A complete answer lists every line of the entries below where the string "item" appears.
===== Provided material
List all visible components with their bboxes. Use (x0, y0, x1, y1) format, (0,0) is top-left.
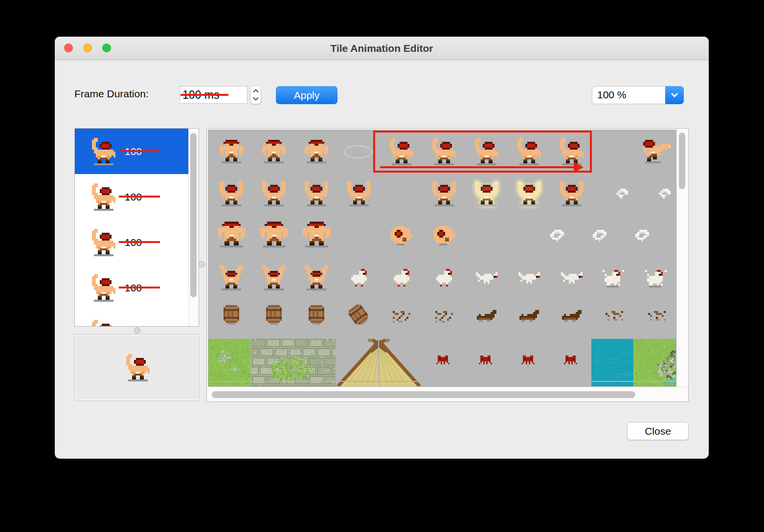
tile-strongman-arms-up-glow[interactable] (516, 181, 541, 206)
tile-critter[interactable] (436, 355, 449, 364)
tile-strongman-wave[interactable] (558, 138, 584, 165)
titlebar[interactable]: Tile Animation Editor (55, 37, 709, 60)
minimize-traffic-light-icon[interactable] (83, 44, 92, 52)
tile-barrel[interactable] (222, 305, 239, 325)
tile-strongman-wave[interactable] (473, 138, 498, 165)
tile-chicken-fly[interactable] (559, 272, 583, 284)
tile-critter[interactable] (564, 355, 577, 364)
tile-chicken-fly[interactable] (474, 272, 497, 284)
frame-list-item[interactable]: 100 (75, 310, 188, 327)
zoom-combobox[interactable]: 100 % (592, 86, 684, 104)
chevron-up-icon (253, 89, 258, 94)
tile-water[interactable] (591, 339, 634, 386)
tile-strongman-arms-up-glow[interactable] (473, 181, 498, 206)
apply-button[interactable]: Apply (276, 86, 337, 104)
tile-chicken[interactable] (392, 269, 409, 287)
tile-strongman-arms-up[interactable] (303, 181, 328, 206)
frame-list-scrollbar-thumb[interactable] (190, 133, 197, 297)
tile-debris[interactable] (433, 311, 453, 323)
annotation-strikethrough (119, 150, 160, 152)
frame-list-item[interactable]: 100 (75, 174, 188, 220)
tile-dirt-fly[interactable] (646, 311, 666, 321)
stepper-down-button[interactable] (250, 95, 261, 104)
tile-chicken-land[interactable] (645, 270, 667, 288)
tile-strongman-arms-up[interactable] (218, 181, 243, 206)
tile-smoke-swirl[interactable] (635, 230, 649, 242)
stepper-up-button[interactable] (250, 86, 261, 95)
tile-strongman-wave[interactable] (516, 138, 541, 165)
tile-strongman-wave[interactable] (430, 138, 456, 165)
chevron-down-icon (253, 95, 258, 101)
tile-dirt-pile[interactable] (560, 310, 582, 322)
tile-strongman-hunch[interactable] (258, 222, 288, 247)
splitter-handle[interactable] (199, 261, 205, 267)
tile-strongman-arms-up[interactable] (260, 181, 286, 206)
tile-critter[interactable] (521, 355, 535, 364)
tile-grass[interactable] (208, 339, 251, 386)
tileset-view[interactable] (208, 130, 676, 387)
tile-barrel[interactable] (307, 305, 324, 325)
tile-strongman-wave[interactable] (388, 138, 413, 165)
tile-smoke-puff[interactable] (659, 189, 671, 199)
tile-strongman-flex[interactable] (218, 265, 243, 290)
frame-list-scrollbar[interactable] (188, 129, 199, 326)
tile-strongman-arms-up[interactable] (430, 181, 456, 206)
frame-duration-label: Frame Duration: (74, 88, 149, 100)
tile-dirt-pile[interactable] (517, 310, 539, 322)
tile-chicken-land[interactable] (603, 270, 624, 288)
tile-strongman-flex[interactable] (303, 265, 328, 290)
tile-critter[interactable] (479, 355, 492, 364)
tileset-horizontal-scrollbar[interactable] (208, 387, 688, 401)
frame-list-item[interactable]: 100 (75, 129, 188, 174)
tile-strongman-stand[interactable] (260, 140, 286, 163)
tile-chicken[interactable] (349, 269, 367, 287)
annotation-strikethrough (119, 241, 160, 243)
tile-barrel-tilt[interactable] (345, 303, 371, 329)
tile-stone-grass-right[interactable] (251, 339, 294, 386)
tile-smoke-swirl[interactable] (593, 230, 607, 242)
tile-strongman-stand[interactable] (218, 140, 243, 163)
tile-barrel[interactable] (264, 305, 282, 325)
frame-sprite (89, 228, 117, 257)
tile-strongman-punch[interactable] (641, 140, 671, 163)
annotation-strikethrough (119, 196, 160, 198)
tile-ghost-ellipse[interactable] (344, 145, 372, 158)
tile-animation-editor-window: Tile Animation Editor Frame Duration: Ap… (55, 37, 709, 459)
tileset-panel (206, 128, 689, 402)
frame-sprite (89, 319, 117, 327)
close-traffic-light-icon[interactable] (64, 44, 73, 52)
tile-strongman-hunch[interactable] (215, 222, 245, 247)
tileset-horizontal-scrollbar-thumb[interactable] (212, 391, 635, 398)
tile-dirt-pile[interactable] (475, 310, 496, 322)
tile-smoke-puff[interactable] (616, 189, 628, 199)
tile-strongman-arms-up[interactable] (558, 181, 584, 206)
zoom-dropdown-button[interactable] (665, 86, 684, 104)
close-button[interactable]: Close (627, 422, 689, 440)
tile-grass-rock[interactable] (634, 339, 676, 386)
tile-dirt-fly[interactable] (604, 311, 623, 321)
frame-sprite (89, 137, 117, 166)
traffic-lights (64, 44, 111, 52)
desktop-background: Tile Animation Editor Frame Duration: Ap… (0, 0, 764, 532)
tile-tent-left[interactable] (336, 339, 422, 386)
tileset-vertical-scrollbar-thumb[interactable] (679, 133, 685, 189)
frame-list-item[interactable]: 100 (75, 265, 188, 310)
tile-strongman-arms-up[interactable] (345, 181, 371, 206)
tile-chicken-fly[interactable] (517, 272, 540, 284)
zoom-traffic-light-icon[interactable] (102, 44, 111, 52)
chevron-down-icon (671, 90, 678, 97)
tile-strongman-stand[interactable] (303, 140, 328, 163)
frame-list-item[interactable]: 100 (75, 220, 188, 265)
tile-stone-grass-left[interactable] (293, 339, 337, 386)
tile-strongman-roll[interactable] (389, 226, 412, 245)
tileset-vertical-scrollbar[interactable] (676, 130, 687, 387)
tile-strongman-roll[interactable] (431, 226, 455, 245)
tile-strongman-hunch[interactable] (300, 222, 330, 247)
tile-debris[interactable] (391, 311, 410, 323)
tile-smoke-swirl[interactable] (550, 230, 564, 242)
tile-strongman-flex[interactable] (260, 265, 286, 290)
splitter-handle[interactable] (134, 327, 140, 333)
frame-sprite (89, 274, 117, 302)
frame-duration-field-wrap (180, 86, 247, 104)
tile-chicken[interactable] (434, 269, 452, 287)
==========
**Result below:**
frame-list-item[interactable]: 100 (75, 310, 188, 327)
frame-list-item[interactable]: 100 (75, 174, 188, 220)
frame-list-item[interactable]: 100 (75, 129, 188, 174)
frame-list-item[interactable]: 100 (75, 265, 188, 310)
frame-list-item[interactable]: 100 (75, 220, 188, 265)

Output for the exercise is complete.